Pendant vingt minutes, ils regardèrent le ciel changer de couleur. Le bassin réfléchissait le bleu, et les arbres devenaient des silhouettes découpées dans du papier sombre.

Puis elle parla.

« Vous ne dormez pas. »

Ce n'était pas une question. Sa voix était calme, sans inflexion particulière, comme si elle énonçait un fait météorologique.

Théo tourna la tête. C'était la première fois qu'il voyait son visage de face. Elle avait peut-être trente-cinq ans, peut-être quarante-cinq — l'heure bleue rendait les âges indéchiffrables.

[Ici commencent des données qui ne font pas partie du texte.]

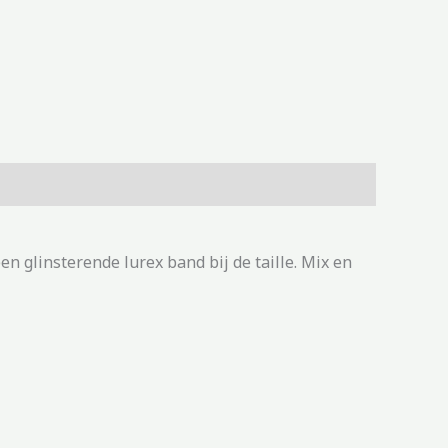
en glinsterende lurex band bij de taille. Mix en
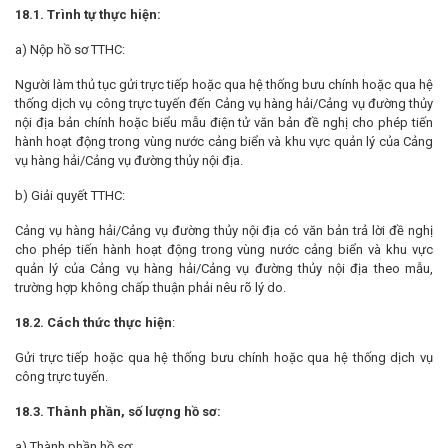
18
.1. Trình tự thực hiện:
a) Nộp hồ sơ TTHC:
Người làm thủ tục gửi trực tiếp hoặc qua hệ thống bưu chính hoặc qua hệ
thống dịch vụ công trực tuyến đến Cảng vụ hàng hải/Cảng vụ đường thủy
nội địa bản chính hoặc biểu mẫu điện tử văn bản đề nghị cho phép tiến
hành hoạt động trong vùng nước cảng biển và khu vực quản lý của Cảng
vụ hàng hải/Cảng vụ đường thủy nội địa.
b) Giải quyết TTHC:
Cảng vụ hàng hải/Cảng vụ đường thủy nội địa có văn bản trả lời đề nghị
cho phép tiến hành hoạt động trong vùng nước cảng biển và khu vực
quản lý của Cảng vụ hàng hải/Cảng vụ đường thủy nội địa theo mẫu,
trường hợp không chấp thuận phải nêu rõ lý do.
18.2. Cách thức thực hiện
:
Gửi trực tiếp hoặc qua hệ thống bưu chính hoặc qua hệ thống dịch vụ
công trực tuyến.
18.3. Thành phần, số lượng hồ sơ:
a) Thành phần hồ sơ:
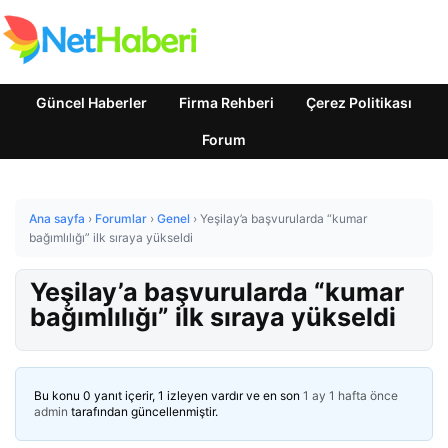
Güncel Haberler
Firma Rehberi
Çerez Politikası
Forum
Ana sayfa
›
Forumlar
›
Genel
›
Yeşilay’a başvurularda “kumar
bağımlılığı” ilk sıraya yükseldi
Yeşilay’a başvurularda “kumar
bağımlılığı” ilk sıraya yükseldi
Bu konu 0 yanıt içerir, 1 izleyen vardır ve en son
1 ay 1 hafta önce
admin
tarafından güncellenmiştir.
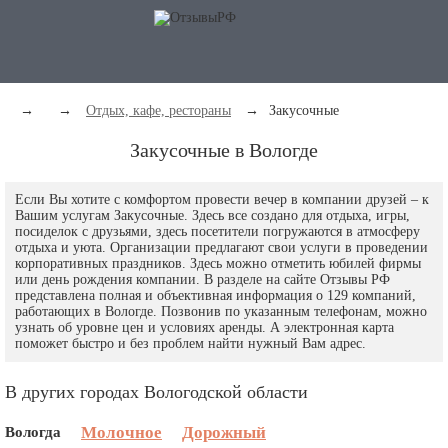
→
→
Отдых, кафе, рестораны
→
Закусочные
Закусочные в Вологде
Если Вы хотите с комфортом провести вечер в компании друзей – к
Вашим услугам Закусочные. Здесь все создано для отдыха, игры,
посиделок с друзьями, здесь посетители погружаются в атмосферу
отдыха и уюта. Организации предлагают свои услуги в проведении
корпоративных праздников. Здесь можно отметить юбилей фирмы
или день рождения компании. В разделе на сайте Отзывы РФ
представлена полная и объективная информация о 129 компаний,
работающих в Вологде. Позвонив по указанным телефонам, можно
узнать об уровне цен и условиях аренды. А электронная карта
поможет быстро и без проблем найти нужный Вам адрес.
В других городах Вологодской области
Вологда
Молочное
Дорожный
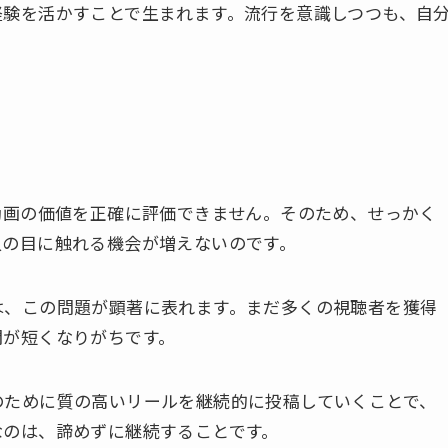
経験を活かすことで生まれます。流行を意識しつつも、自
動画の価値を正確に評価できません。そのため、せっかく
人の目に触れる機会が増えないのです。
は、この問題が顕著に表れます。まだ多くの視聴者を獲得
間が短くなりがちです。
のために質の高いリールを継続的に投稿していくことで、
なのは、諦めずに継続することです。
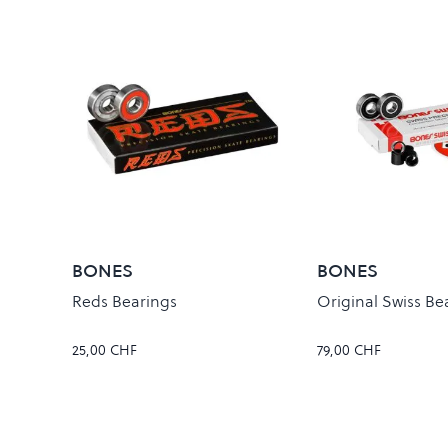
BONES
BONES
Reds Bearings
Original Swiss Be
25,00 CHF
79,00 CHF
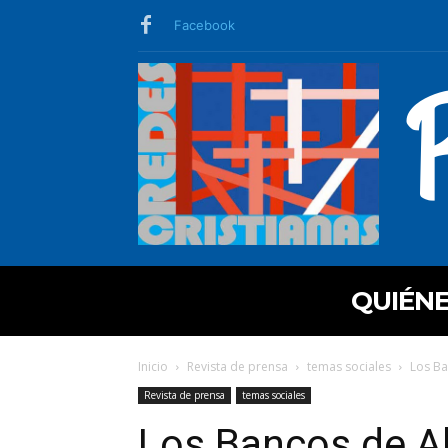
Facebook
QUIÉN
Inicio
Revista de prensa
temas sociales
Los Ba
Revista de prensa
temas sociales
Los Bancos de A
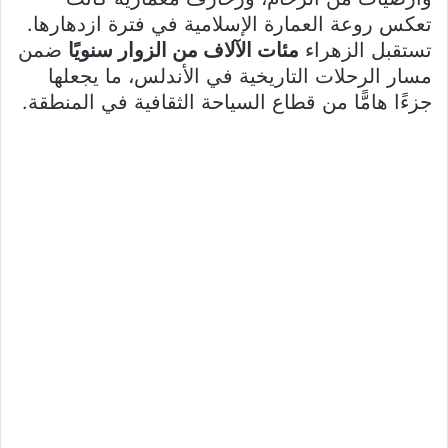
تعكس روعة العمارة الإسلامية في فترة ازدهارها.
تستقبل الزهراء
مئات الآلاف من الزوار سنويًا
ضمن
مسار الرحلات التاريخية في الأندلس، ما يجعلها
جزءًا هامًّا من قطاع السياحة الثقافية في المنطقة.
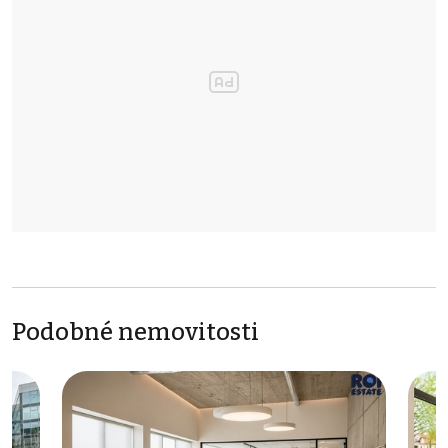
Podobné nemovitosti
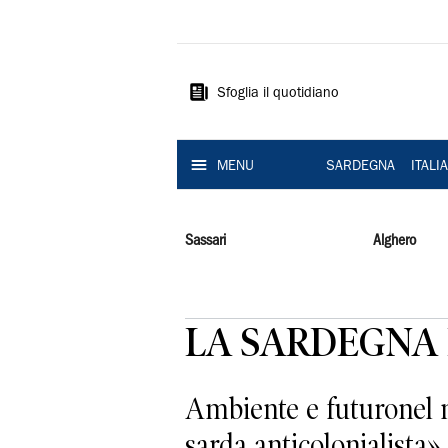
La
Nuova
Sardegna
Sfoglia il quotidiano
MENU
SARDEGNA
ITALI
Sassari
Alghero
LA SARDEGNA 
Ambiente e futuronel n
sarda anticolonialista».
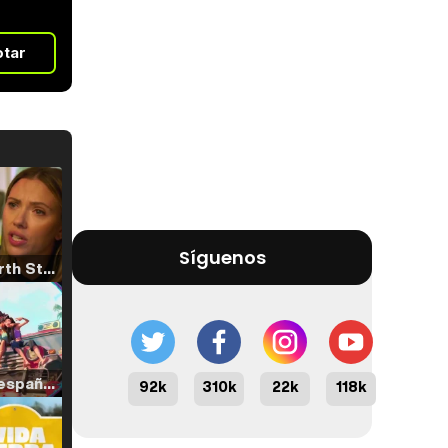
otar
Síguenos
Tráiler 'North Star' (2023)
Tráiler en español de 'La isla olvidada'
92k
310k
22k
118k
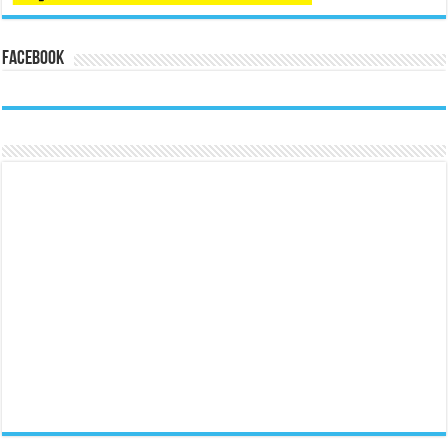
Facebook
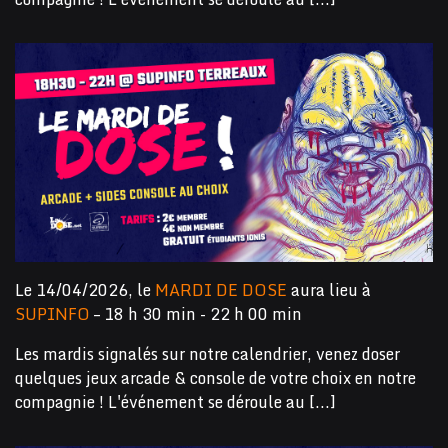
Le 14/04/2026, le
MARDI DE DOSE
aura lieu à
SUPINFO
– 18 h 30 min - 22 h 00 min
Les mardis signalés sur notre calendrier, venez doser
quelques jeux arcade & console de votre choix en notre
compagnie ! L'événement se déroule au [...]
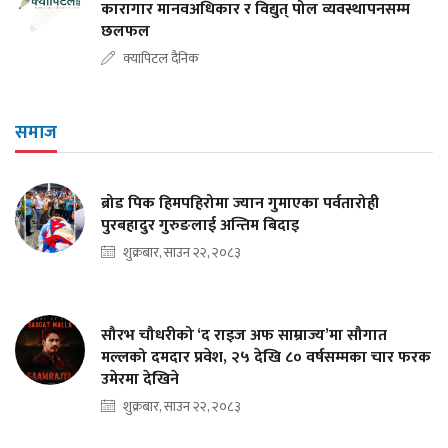
कारागार मानवअधिकार र विद्युत् पोल व्यवस्थापनसम्म
छलफल
क्यापिटल दैनिक
समाज
ब्रोड पिक हिमपहिरोमा ज्यान गुमाएका पर्वतारोही
पुरबहादुर गुरुङलाई अन्तिम बिदाइ
शुक्रबार, साउन २२, २०८३
सौरभ चौधरीको ‘द राइज अफ साम्राज्य’मा सौगात
मल्लको दमदार प्रवेश, २५ देखि ८० वर्षसम्मका चार फरक
उमेरमा देखिने
शुक्रबार, साउन २२, २०८३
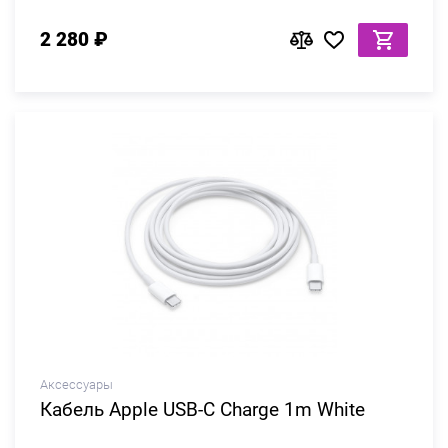
2 280 ₽
Аксессуары
Кабель Apple USB-C Charge 1m White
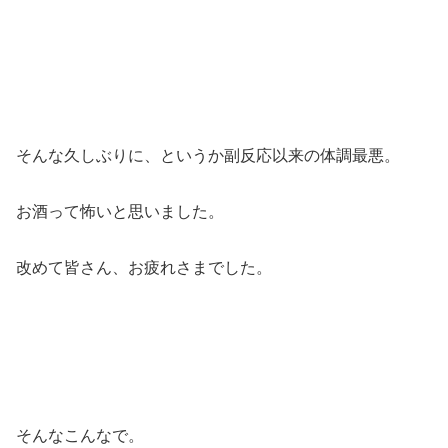
そんな久しぶりに、というか副反応以来の体調最悪。
お酒って怖いと思いました。
改めて皆さん、お疲れさまでした。
そんなこんなで。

Des yeux sombres, un nez droit, une bouche qui semblait plus habituée au silence qu'au sourire.

« Non, » dit-il. « Plus depuis longtemps. »

« Combien de temps ? »

« Trois cent douze jours. »

Elle hocha la tête, comme si ce chiffre confirmait quelque chose qu'elle soupçonnait déjà.

« Moi, c'est l'inverse, » dit-elle. « Je ne peux pas rester éveillée. Je m'endors partout — dans le métro, au travail, en marchant. Les médecins appellent ça une narcolepsie atypique. Je dors seize heures par jour. »

Théo la regarda. Seize heures de sommeil. Huit heures d'éveil. L'exact opposé de sa propre condition.

« Et l'heure bleue ? » demanda-t-il.

« C'est la seule heure où je suis certaine d'être éveillée. » Elle esquissa quelque chose qui ressemblait presque à un sourire. « Comme si ce moment entre le jour et la nuit était le seul qui m'appartenait vraiment. Le reste du temps, je ne suis jamais sûre. »

Le silence revint, mais différent — plus dense, plus habité. Deux personnes que le temps avait brisées de manières exactement complémentaires, assises dans un jardin fermé, pendant le seul moment de la journée qui n'appartenait ni au jour ni à la nuit.

« Je m'appelle Théo, » dit-il.

« Noémie. »

Le bleu s'assombrissait. Dans quelques minutes, il ferait nuit et l'heure bleue serait terminée.

« Demain ? » demanda Théo.

Noémie ne répondit pas tout de suite. Ses paupières s'alourdissaient déjà — il pouvait le voir, cette gravité irrésistible du sommeil qui tirait sur ses traits.

« Demain, » dit-elle.

Puis elle se leva, resserra son manteau, et traversa le jardin d'un pas incertain. À la grille, elle se retourna une dernière fois. Dans la lumière mourante, son visage était un ovale pâle, presque fantomatique.

Théo resta sur son banc longtemps après qu'elle fut partie. La nuit tomba, les étoiles apparurent au-dessus de Paris, et le jardin devint son territoire familier — le pays des huit heures supplémentaires, le royaume de celui qui ne dort jamais.

Mais pour la première fois en trois cent douze nuits, la solitude avait un goût différent. Non pas allégé — Théo n'était pas naïf au point de croire qu'une conversation de cinq minutes pouvait dissoudre une année d'isolement — mais modifié, comme une note de musique à laquelle on ajoute une harmonique.

Il avait rencontré quelqu'un qui comprenait. Pas par empathie, pas par imagination — par symétrie. Elle dormait trop. Il ne dormait pas assez. Et entre ces deux excès, pendant vingt minutes chaque soir, existait un espace où ils pouvaient se tenir debout ensemble.

Théo sourit — il ne se rappelait plus quand il avait souri pour la dernière fois — et commença sa longue marche nocturne à travers Paris, une ville qui, comme lui, ne fermait jamais complètement les yeux.